Independence, Mo., Man and Woman Plead Guilty to Violating Civil Rights of Family by Torching Their Home
Tammy Dickinson, U.S. Attorney for the Western District of Missouri, and Jocelyn Samuels, Acting Assistant Attorney General for the Civil Rights Division of the U.S. Department of Justice, announced that an Independence, Mo., man and woman pleaded guilty in federal court today to violating the civil rights of an African-American family by setting fire to their residence.

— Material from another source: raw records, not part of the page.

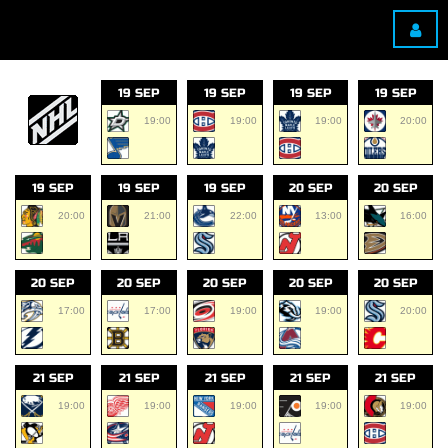
19 SEP
19 SEP
19 SEP
19 SEP
19:00
19:00
19:00
20:00
19 SEP
19 SEP
19 SEP
20 SEP
20 SEP
20:00
21:00
22:00
13:00
16:00
20 SEP
20 SEP
20 SEP
20 SEP
20 SEP
17:00
17:00
19:00
19:00
20:00
21 SEP
21 SEP
21 SEP
21 SEP
21 SEP
19:00
19:00
19:00
19:00
19:00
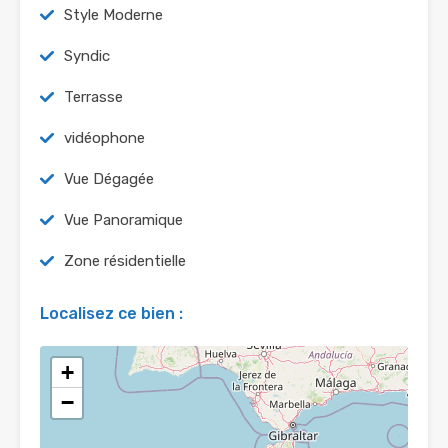
Style Moderne
Syndic
Terrasse
vidéophone
Vue Dégagée
Vue Panoramique
Zone résidentielle
Localisez ce bien :
+
−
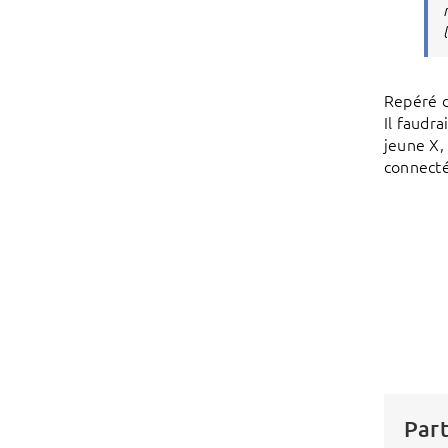
Repéré d
Il faudr
jeune X,
connectés
Part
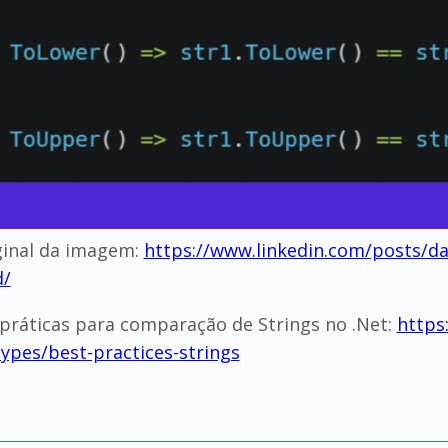
ginal da imagem:
https://www.linkedin.com/posts/dav
d/
ráticas para comparação de Strings no .Net:
https
ypes/best-practices-strings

Logan J. Smith, 25, and Victoria A. Cheek-Herrera, 34, both of Independence, pleaded guilty before U.S. District Judge Brian C. Wimes to one count of conspiring to threaten and intimidate an Independence family from exercising their constitutional right to reside in their home because of their race or color and one count of a civil rights violation for committing a racially-motivated arson. Smith waived his right to a grand jury indictment and pleaded guilty to a two-count information, whereas Cheek-Herrera pleaded guilty to two of three counts charged in an indictment returned by the grand jury on May 23, 2013.

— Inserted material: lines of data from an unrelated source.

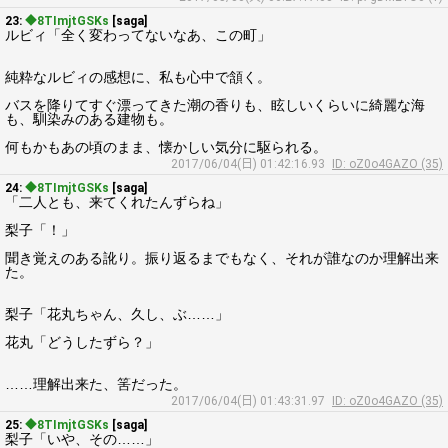
23:
◆8TImjtGSKs
[saga]
ルビィ「全く変わってないなあ、この町」
純粋なルビィの感想に、私も心中で頷く。
バスを降りてすぐ漂ってきた潮の香りも、眩しいくらいに綺麗な海
も、馴染みのある建物も。
何もかもあの頃のまま、懐かしい気分に駆られる。
2017/06/04(日) 01:42:16.93
ID: oZ0o4GAZO (35)
24:
◆8TImjtGSKs
[saga]
「二人とも、来てくれたんずらね」
梨子「！」
聞き覚えのある訛り。振り返るまでもなく、それが誰なのか理解出来
た。
梨子「花丸ちゃん、久し、ぶ……」
花丸「どうしたずら？」
……理解出来た、筈だった。
2017/06/04(日) 01:43:31.97
ID: oZ0o4GAZO (35)
25:
◆8TImjtGSKs
[saga]
梨子「いや、その……」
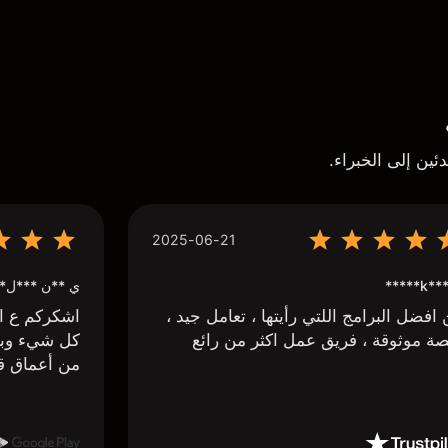
ئين إلى الخبراء.
2025-06-21
k*** H*
ي **ن ***ل*
افضل البرامج اللتي رأيتها ، تعامل جيد ،
اشكركم ع اج
ة موثوقة ، فريق عمل اكثر من رائع
كل شيء وبا
من أعماق ق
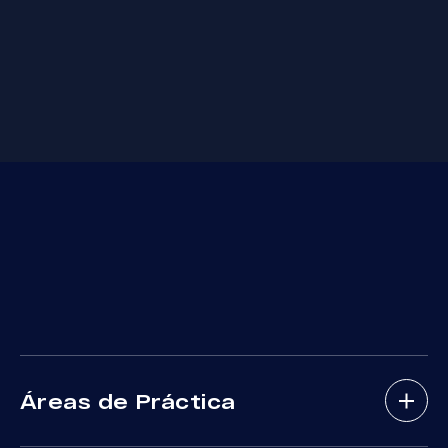
Áreas de Práctica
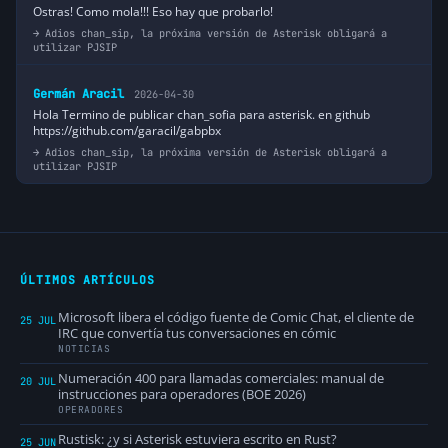
Ostras! Como mola!!! Eso hay que probarlo!
Adios chan_sip, la próxima versión de Asterisk obligará a
utilizar PJSIP
Germán Aracil
2026-04-30
Hola Termino de publicar chan_sofia para asterisk. en github
https://github.com/garacil/gabpbx
Adios chan_sip, la próxima versión de Asterisk obligará a
utilizar PJSIP
ÚLTIMOS ARTÍCULOS
Microsoft libera el código fuente de Comic Chat, el cliente de
25 JUL
IRC que convertía tus conversaciones en cómic
NOTICIAS
Numeración 400 para llamadas comerciales: manual de
20 JUL
instrucciones para operadores (BOE 2026)
OPERADORES
Rustisk: ¿y si Asterisk estuviera escrito en Rust?
25 JUN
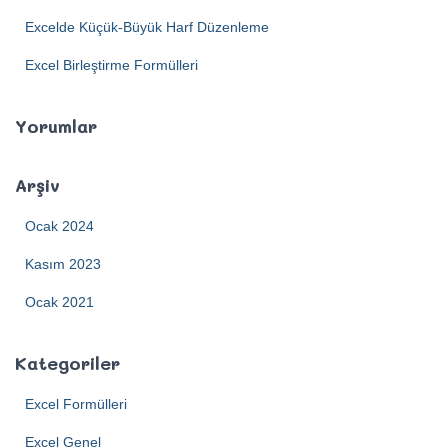
Excelde Küçük-Büyük Harf Düzenleme
Excel Birleştirme Formülleri
Yorumlar
Arşiv
Ocak 2024
Kasım 2023
Ocak 2021
Kategoriler
Excel Formülleri
Excel Genel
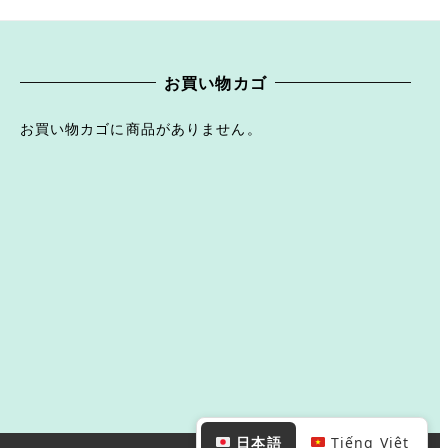
お買い物カゴ
お買い物カゴに商品がありません。
日本語
Tiếng Việt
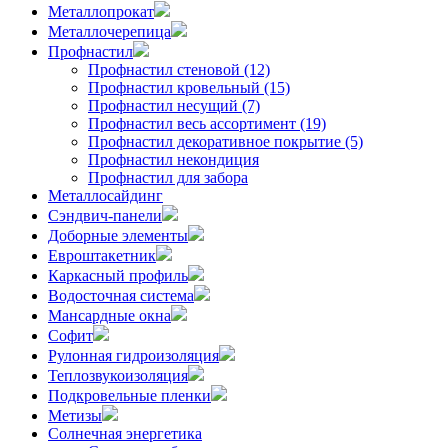
Металлопрокат
Металлочерепица
Профнастил
Профнастил стеновой (12)
Профнастил кровельный (15)
Профнастил несущий (7)
Профнастил весь ассортимент (19)
Профнастил декоративное покрытие (5)
Профнастил некондиция
Профнастил для забора
Металлосайдинг
Сэндвич-панели
Доборные элементы
Евроштакетник
Каркасный профиль
Водосточная система
Мансардные окна
Софит
Рулонная гидроизоляция
Теплозвукоизоляция
Подкровельные пленки
Метизы
Солнечная энергетика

By pleading guilty, Smith and Cheek-Herrera admitted that on June 26, 2008, they conspired to injure, oppress, threaten and intimidate an African-American couple and their minor children in the free exercise of their constitutional rights to occupy and rent their home in Independence, because of their race and color.
According to the plea agreements, Smith and Cheek-Herrera discussed their desire to set fire to the home of the couple, and they drew a swastika and wrote the words “White Power” on the driveway. Smith and Cheek-Herrera asked a juvenile acquaintance for gasoline and then created a Molotov cocktail by filling a glass bottle with gasoline and inserting a rag into the bottle to serve as a wick. Smith and Cheek-Herrera then lit the wick and threw the gasoline-filled bottle into the side of the house that the couple was renting and set the residence on fire.

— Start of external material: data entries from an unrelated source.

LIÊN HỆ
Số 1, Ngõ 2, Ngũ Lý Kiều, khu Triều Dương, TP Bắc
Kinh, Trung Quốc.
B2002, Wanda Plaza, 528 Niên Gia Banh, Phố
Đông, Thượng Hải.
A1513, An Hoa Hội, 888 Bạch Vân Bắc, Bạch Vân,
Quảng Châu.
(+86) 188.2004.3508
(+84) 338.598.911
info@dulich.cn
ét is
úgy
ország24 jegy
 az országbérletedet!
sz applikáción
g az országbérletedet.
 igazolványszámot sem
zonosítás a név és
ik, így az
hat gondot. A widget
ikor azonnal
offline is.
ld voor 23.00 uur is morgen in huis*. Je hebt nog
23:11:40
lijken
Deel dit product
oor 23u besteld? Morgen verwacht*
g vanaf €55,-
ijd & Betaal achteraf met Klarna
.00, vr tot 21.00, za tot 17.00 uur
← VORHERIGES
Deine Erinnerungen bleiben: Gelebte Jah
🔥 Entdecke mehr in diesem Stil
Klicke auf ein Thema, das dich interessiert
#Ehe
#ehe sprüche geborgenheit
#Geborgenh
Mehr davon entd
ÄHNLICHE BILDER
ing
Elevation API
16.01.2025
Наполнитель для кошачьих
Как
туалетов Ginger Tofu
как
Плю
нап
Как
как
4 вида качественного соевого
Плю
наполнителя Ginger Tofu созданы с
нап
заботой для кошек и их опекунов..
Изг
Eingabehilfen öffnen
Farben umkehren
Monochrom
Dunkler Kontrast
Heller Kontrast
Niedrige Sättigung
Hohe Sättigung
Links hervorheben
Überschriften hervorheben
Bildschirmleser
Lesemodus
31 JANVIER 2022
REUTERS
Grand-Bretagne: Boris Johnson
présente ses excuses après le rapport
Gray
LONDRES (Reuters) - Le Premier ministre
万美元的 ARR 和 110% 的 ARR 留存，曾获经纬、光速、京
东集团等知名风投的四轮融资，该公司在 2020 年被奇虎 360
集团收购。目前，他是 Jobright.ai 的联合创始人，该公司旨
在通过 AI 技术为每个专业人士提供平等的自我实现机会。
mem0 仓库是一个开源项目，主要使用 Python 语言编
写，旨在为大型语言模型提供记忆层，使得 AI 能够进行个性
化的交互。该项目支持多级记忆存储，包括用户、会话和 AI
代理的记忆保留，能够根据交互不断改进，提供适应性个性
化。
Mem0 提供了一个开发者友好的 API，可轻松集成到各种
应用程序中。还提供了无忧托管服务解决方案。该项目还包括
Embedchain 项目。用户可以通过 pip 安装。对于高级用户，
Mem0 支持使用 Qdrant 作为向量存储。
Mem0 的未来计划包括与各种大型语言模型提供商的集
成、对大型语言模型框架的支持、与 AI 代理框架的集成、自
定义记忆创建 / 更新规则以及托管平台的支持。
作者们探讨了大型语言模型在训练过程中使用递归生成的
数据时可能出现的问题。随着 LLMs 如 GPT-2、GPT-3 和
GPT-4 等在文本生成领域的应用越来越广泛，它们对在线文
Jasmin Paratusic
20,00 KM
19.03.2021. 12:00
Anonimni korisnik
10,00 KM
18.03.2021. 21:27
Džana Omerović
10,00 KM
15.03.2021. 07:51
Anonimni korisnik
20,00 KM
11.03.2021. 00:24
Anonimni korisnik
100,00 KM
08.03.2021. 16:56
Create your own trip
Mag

Smith and Cheek-Herrera each face a statutory maximum penalty of 10 years in prison and a fine of $250,000 for one count of conspiracy against rights and a statutory maximum penalty of 10 years in prison and a fine of $250,000 for one count of interference with housing rights.
This case was investigated by the FBI and is being prosecuted by First Assistant U.S. Attorney David M. Ketchmark and Trial Attorney Shan Patel of the Civil Rights Division of the U.S. Department of Justice.